(Collected data entries)
....................

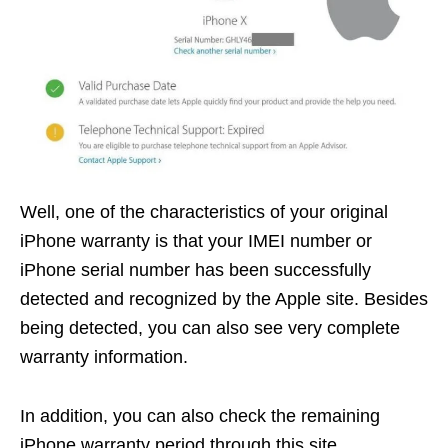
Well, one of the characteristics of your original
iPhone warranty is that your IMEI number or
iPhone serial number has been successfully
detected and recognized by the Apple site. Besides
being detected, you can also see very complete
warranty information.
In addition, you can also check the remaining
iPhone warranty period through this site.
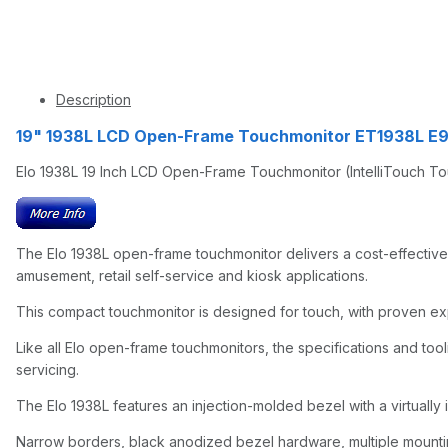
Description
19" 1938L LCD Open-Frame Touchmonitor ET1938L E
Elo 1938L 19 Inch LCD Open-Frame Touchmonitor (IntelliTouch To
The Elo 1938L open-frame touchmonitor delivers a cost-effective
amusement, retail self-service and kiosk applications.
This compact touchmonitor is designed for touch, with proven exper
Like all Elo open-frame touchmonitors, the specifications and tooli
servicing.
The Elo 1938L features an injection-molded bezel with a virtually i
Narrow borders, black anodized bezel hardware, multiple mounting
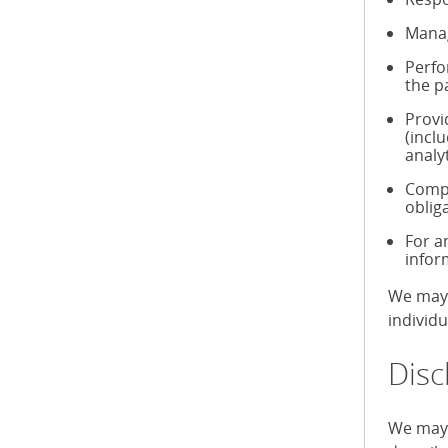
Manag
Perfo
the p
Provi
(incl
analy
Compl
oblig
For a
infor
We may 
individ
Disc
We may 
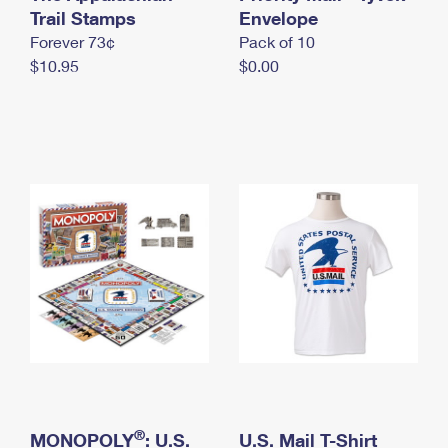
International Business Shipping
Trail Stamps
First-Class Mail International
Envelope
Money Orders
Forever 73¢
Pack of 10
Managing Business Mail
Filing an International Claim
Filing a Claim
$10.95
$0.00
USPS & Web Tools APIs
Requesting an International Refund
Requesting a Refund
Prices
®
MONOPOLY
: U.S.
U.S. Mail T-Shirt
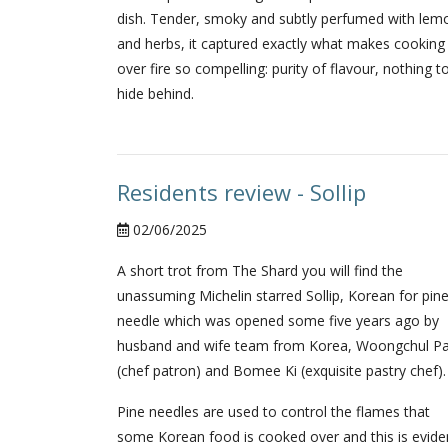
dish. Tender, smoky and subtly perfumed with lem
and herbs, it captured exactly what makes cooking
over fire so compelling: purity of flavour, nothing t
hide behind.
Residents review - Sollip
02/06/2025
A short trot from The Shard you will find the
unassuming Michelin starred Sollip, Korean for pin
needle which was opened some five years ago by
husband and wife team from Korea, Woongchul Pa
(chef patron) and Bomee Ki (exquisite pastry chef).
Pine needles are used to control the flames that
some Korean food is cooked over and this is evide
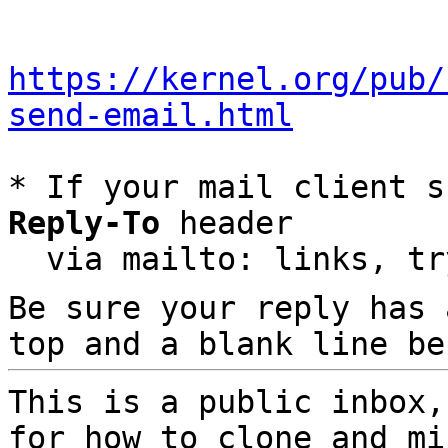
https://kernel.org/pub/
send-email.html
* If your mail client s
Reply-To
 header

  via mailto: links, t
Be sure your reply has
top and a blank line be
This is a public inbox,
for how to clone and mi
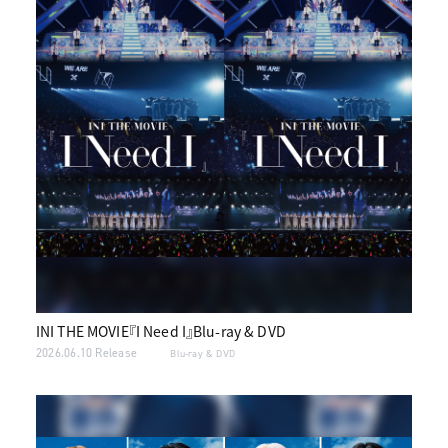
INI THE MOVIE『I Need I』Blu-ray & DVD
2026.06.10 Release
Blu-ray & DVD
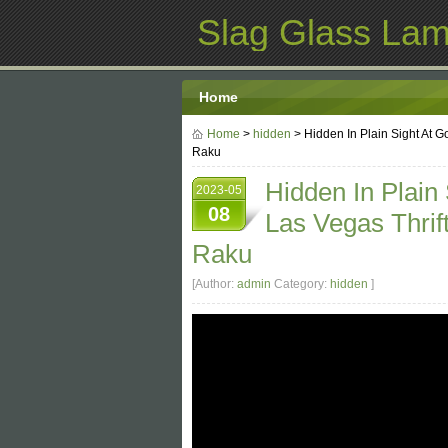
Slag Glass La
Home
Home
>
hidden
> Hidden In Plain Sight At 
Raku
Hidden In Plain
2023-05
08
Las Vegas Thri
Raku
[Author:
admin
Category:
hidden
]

....................

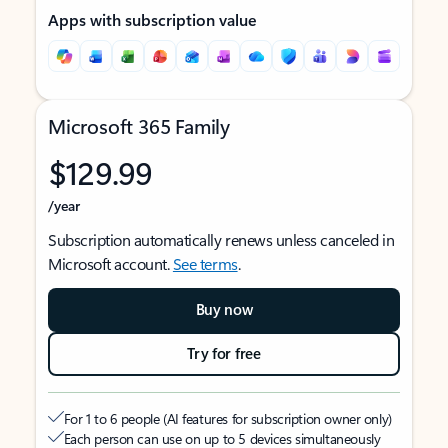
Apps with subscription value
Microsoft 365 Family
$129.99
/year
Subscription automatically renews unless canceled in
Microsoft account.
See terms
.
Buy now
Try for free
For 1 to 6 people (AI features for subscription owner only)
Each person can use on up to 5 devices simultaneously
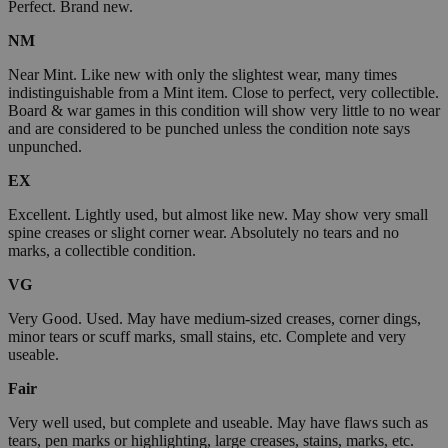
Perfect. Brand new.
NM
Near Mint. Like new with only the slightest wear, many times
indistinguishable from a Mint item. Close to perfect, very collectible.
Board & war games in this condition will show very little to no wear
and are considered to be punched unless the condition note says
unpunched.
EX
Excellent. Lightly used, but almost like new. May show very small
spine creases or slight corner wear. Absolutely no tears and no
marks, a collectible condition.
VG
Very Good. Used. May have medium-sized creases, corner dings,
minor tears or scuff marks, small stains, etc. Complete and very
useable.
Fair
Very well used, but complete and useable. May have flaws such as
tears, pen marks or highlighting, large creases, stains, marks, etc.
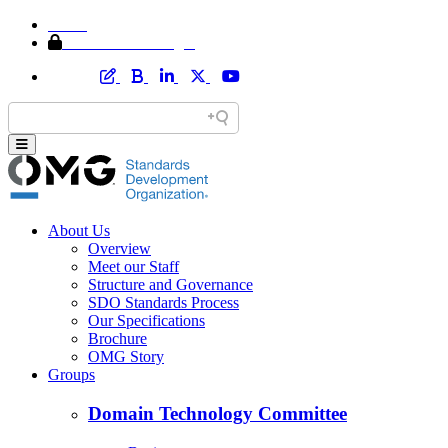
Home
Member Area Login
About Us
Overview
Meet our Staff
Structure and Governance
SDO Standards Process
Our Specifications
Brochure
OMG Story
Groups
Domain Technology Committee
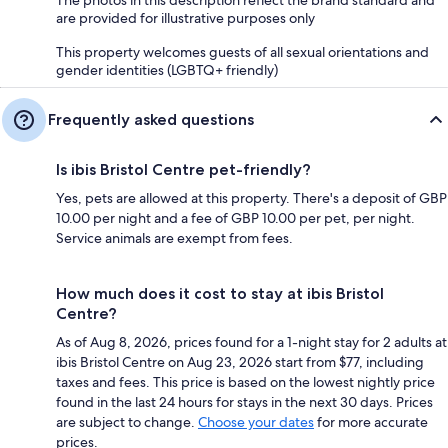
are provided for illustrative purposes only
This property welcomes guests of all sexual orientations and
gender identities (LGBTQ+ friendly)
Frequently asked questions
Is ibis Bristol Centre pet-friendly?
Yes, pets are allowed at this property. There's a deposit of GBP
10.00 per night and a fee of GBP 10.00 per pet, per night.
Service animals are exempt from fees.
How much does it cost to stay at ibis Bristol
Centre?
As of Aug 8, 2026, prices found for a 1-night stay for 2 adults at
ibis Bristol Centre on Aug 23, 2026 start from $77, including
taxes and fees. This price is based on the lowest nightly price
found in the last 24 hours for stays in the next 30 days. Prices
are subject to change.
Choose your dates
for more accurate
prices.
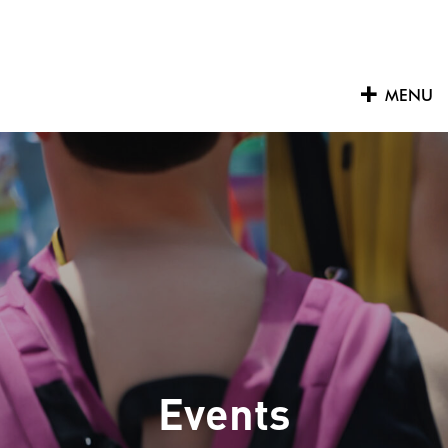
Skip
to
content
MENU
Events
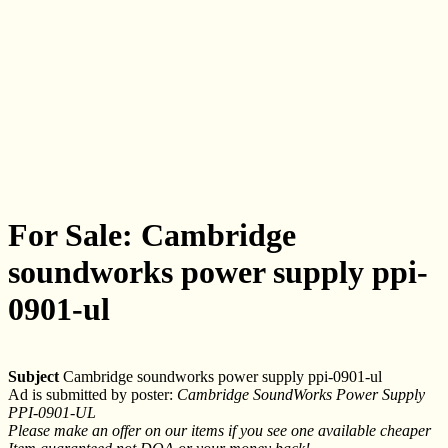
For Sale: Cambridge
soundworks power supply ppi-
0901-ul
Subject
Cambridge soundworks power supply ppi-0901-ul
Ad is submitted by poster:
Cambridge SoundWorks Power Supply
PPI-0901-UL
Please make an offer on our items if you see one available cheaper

....................

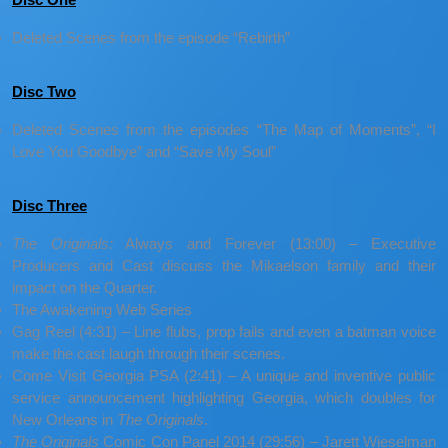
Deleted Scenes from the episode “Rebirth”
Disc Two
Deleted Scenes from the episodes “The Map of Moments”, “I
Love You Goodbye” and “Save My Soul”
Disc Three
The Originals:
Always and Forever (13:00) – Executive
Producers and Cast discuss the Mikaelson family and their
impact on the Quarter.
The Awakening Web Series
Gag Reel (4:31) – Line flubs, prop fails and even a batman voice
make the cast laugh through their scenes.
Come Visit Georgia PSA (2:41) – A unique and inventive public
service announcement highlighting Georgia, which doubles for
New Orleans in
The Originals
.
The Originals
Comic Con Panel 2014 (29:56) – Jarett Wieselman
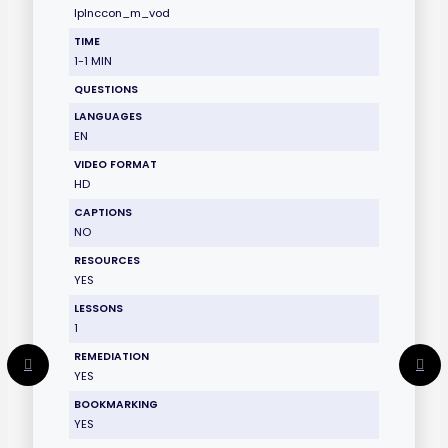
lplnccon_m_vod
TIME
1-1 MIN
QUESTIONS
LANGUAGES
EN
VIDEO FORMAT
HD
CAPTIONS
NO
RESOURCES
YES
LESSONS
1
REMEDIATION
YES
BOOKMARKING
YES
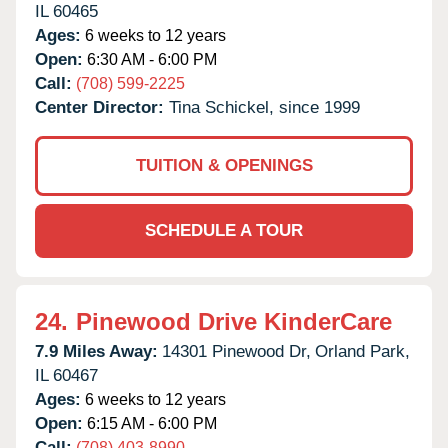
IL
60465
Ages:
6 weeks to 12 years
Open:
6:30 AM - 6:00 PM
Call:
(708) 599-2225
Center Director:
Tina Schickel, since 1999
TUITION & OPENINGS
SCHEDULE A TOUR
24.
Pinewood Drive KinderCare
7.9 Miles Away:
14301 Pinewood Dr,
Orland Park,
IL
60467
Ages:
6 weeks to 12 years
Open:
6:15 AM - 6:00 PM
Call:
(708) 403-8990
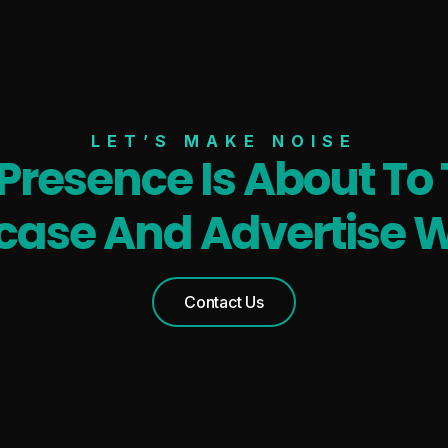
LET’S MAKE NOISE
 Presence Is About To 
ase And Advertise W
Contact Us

....................

Work instruction. The string "that" may appear on lines of the data above; give the number of those lines and nothing more.

Response box. 2